PADANG – Dendeng balado menjadi salah satu kuliner khas Minangkabau yang hingga kini tetap menjadi favorit masyarakat Indonesia. Hidangan berbahan dasar daging sapi yang diiris tipis, digoreng, lalu disajikan dengan sambal balado merah ini dikenal karena perpaduan rasa gurih, pedas, dan teksturnya yang empuk.
Kuliner tradisional asal Sumatera Barat tersebut tidak hanya mudah ditemukan di rumah makan Padang di berbagai daerah, tetapi juga kerap menjadi pilihan menu pada acara keluarga, perayaan hari besar, hingga jamuan bagi tamu.
Menurut pelaku usaha kuliner Minangkabau, Rahmat Hidayat, keistimewaan dendeng balado terletak pada proses pengolahan daging yang membutuhkan ketelatenan agar menghasilkan tekstur yang empuk dan tidak alot.
“Banyak orang mengira kunci utama dendeng balado ada pada sambalnya. Padahal, proses merebus dan mengiris daging dengan benar sangat menentukan kualitas hidangan ini. Daging harus direbus hingga empuk lalu diiris melawan arah serat agar mudah dikunyah,” ujarnya.
Rahmat menjelaskan bahwa bagian daging sapi yang umum digunakan adalah paha atau gandik karena memiliki serat yang cukup padat namun tetap dapat menghasilkan tekstur yang lembut setelah dimasak dengan tepat.
Setelah direbus hingga matang, daging diiris tipis dan digoreng sebentar sebelum dicampurkan dengan sambal balado yang terbuat dari cabai merah, bawang merah, bawang putih, garam, dan sedikit gula.
“Kesalahan yang sering terjadi adalah menggoreng dendeng terlalu lama. Akibatnya daging menjadi keras dan kehilangan kelembutannya. Kami biasanya hanya menggoreng hingga permukaannya kering dan berwarna kecokelatan,” katanya.

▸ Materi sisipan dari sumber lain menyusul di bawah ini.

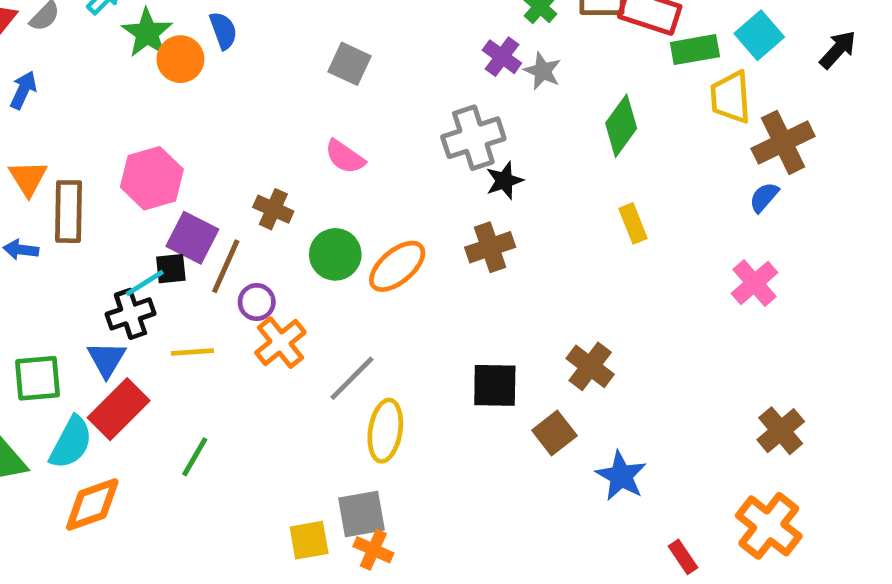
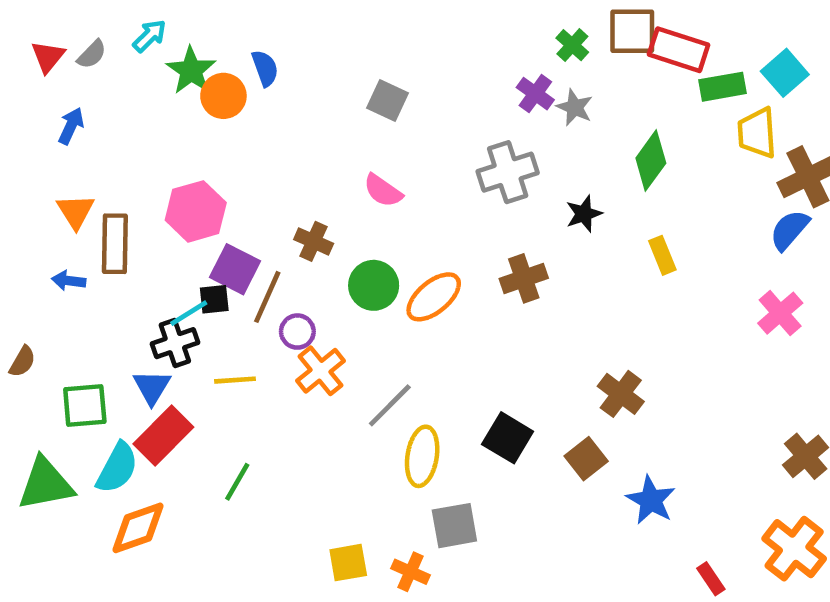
black star: (504, 181) -> (584, 214), moved
blue semicircle: (764, 197) -> (789, 230), size x1.4
black square: (495, 385) -> (508, 438), moved, turned 30
gray square: (361, 514) -> (454, 526), moved

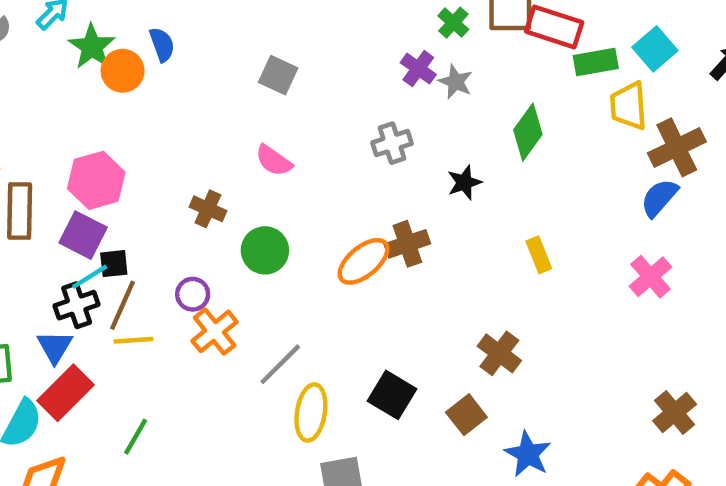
gray cross: (508, 172) -> (392, 143), size x0.7
yellow rectangle: (662, 255) -> (539, 255), moved
purple square: (235, 269) -> (83, 235), moved
brown line: (267, 297) -> (123, 305), moved
orange ellipse: (434, 297) -> (364, 261), moved

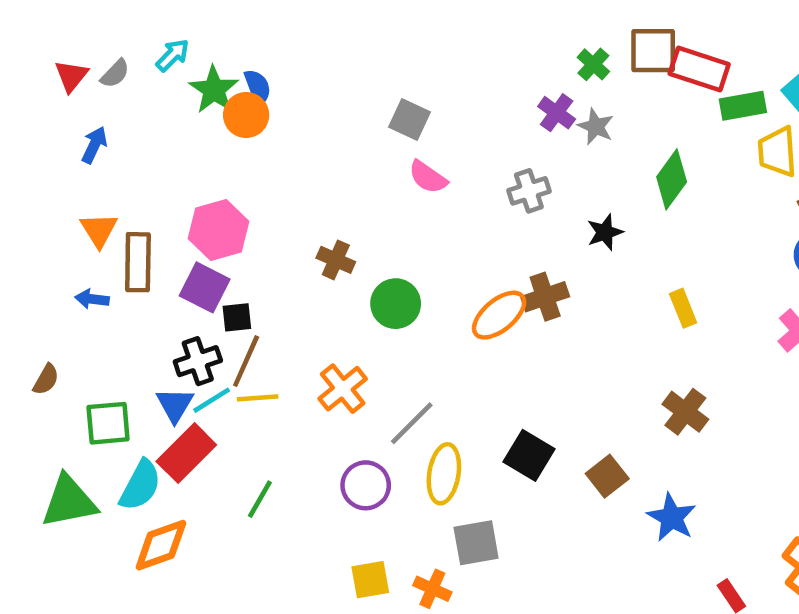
blue semicircle: (162, 44) -> (258, 87), moved
pink semicircle: (274, 161) -> (428, 177), moved
cyan line: (90, 277) -> (212, 400), moved
purple circle: (193, 294) -> (366, 485), moved, size x1.4
brown cross: (499, 353) -> (685, 412), moved

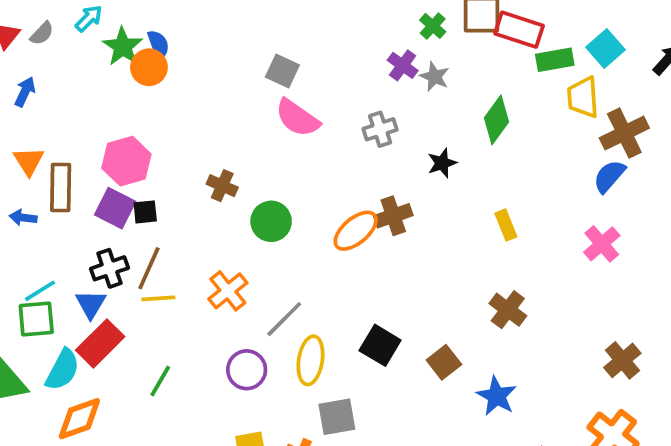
pink semicircle: (428, 177) -> (297, 118), size x1.4
black square: (237, 317) -> (145, 212), moved
cyan line: (212, 400) -> (40, 291), moved

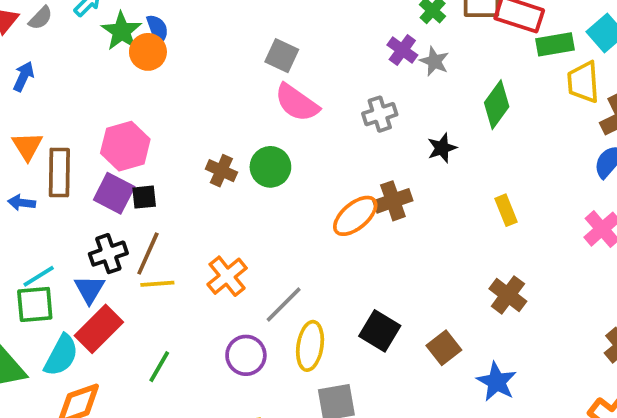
green circle: (271, 221) -> (270, 167), moved

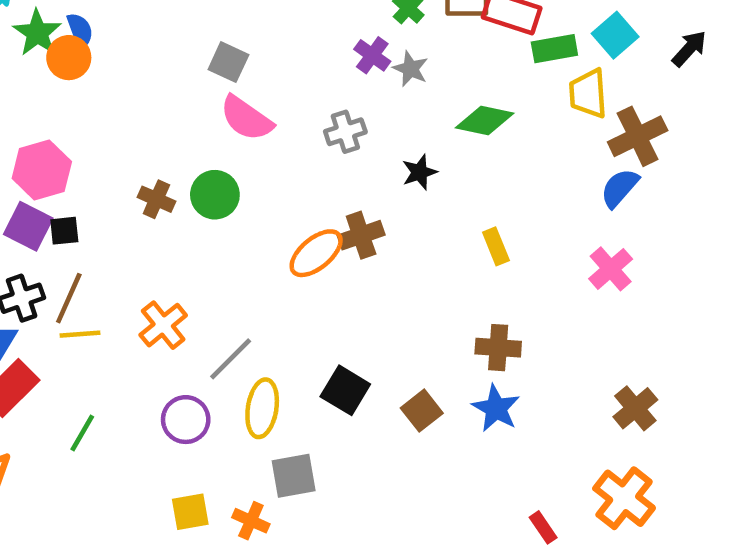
green diamond: (497, 105) -> (485, 121), turned 66
brown cross: (508, 295) -> (498, 348), turned -33
blue star: (497, 382) -> (496, 408), moved

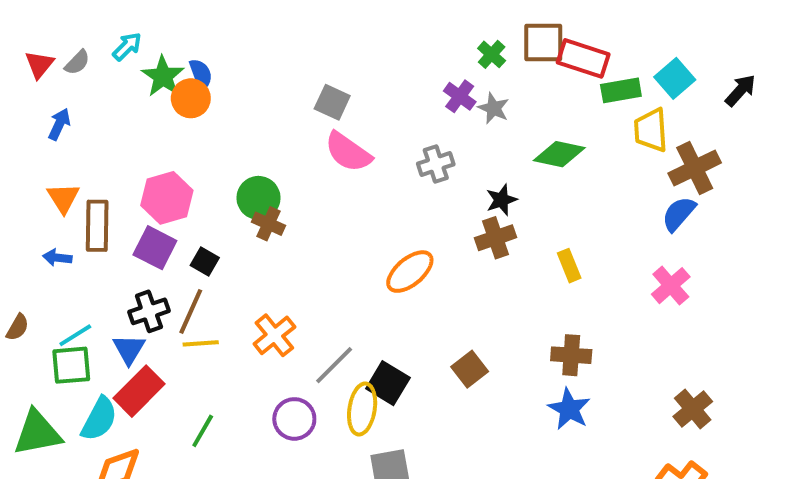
green circle: (215, 195) -> (258, 198), moved
black square: (64, 231) -> (205, 262), moved, turned 36
brown cross: (361, 235) -> (496, 238), moved
black square: (345, 390) -> (388, 383), moved
brown square: (422, 411) -> (470, 369), moved

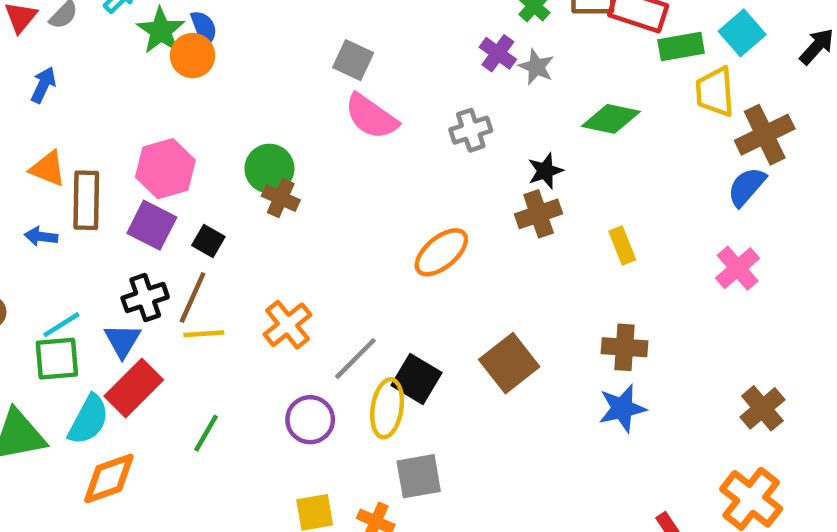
orange triangle: (63, 198) -> (48, 169), turned -36
brown square: (470, 369) -> (509, 363), size x1.4
blue star: (569, 409) -> (622, 408), turned 30

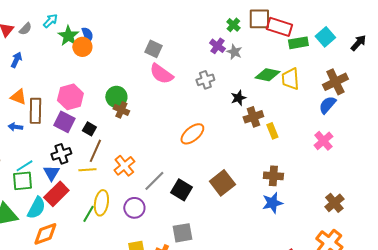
yellow trapezoid: (715, 92) -> (290, 79), moved
brown cross: (539, 214) -> (253, 117), moved
brown line: (193, 298) -> (95, 151), moved
yellow ellipse: (387, 408) -> (101, 203), moved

Selain teknik pengolahan, kualitas cabai yang digunakan juga berpengaruh terhadap cita rasa dendeng balado. Sambal balado yang baik memiliki rasa pedas yang kuat namun tetap seimbang dengan gurihnya daging sapi.
Pakar kuliner Nusantara, Siti Nuraini, menilai dendeng balado merupakan salah satu contoh keberhasilan masyarakat Minangkabau dalam mengembangkan teknik pengawetan daging yang kemudian bertransformasi menjadi hidangan bernilai kuliner tinggi.
“Pada masa lalu, pengolahan dendeng dilakukan untuk memperpanjang daya simpan daging. Seiring waktu, masyarakat Minangkabau mengembangkan berbagai variasi bumbu hingga lahirlah dendeng balado yang sekarang dikenal luas sebagai salah satu ikon kuliner Sumatera Barat,” jelasnya.
Menurut Siti, popularitas dendeng balado tidak hanya bertahan di Indonesia, tetapi juga mulai dikenal oleh wisatawan mancanegara yang berkunjung ke Sumatera Barat.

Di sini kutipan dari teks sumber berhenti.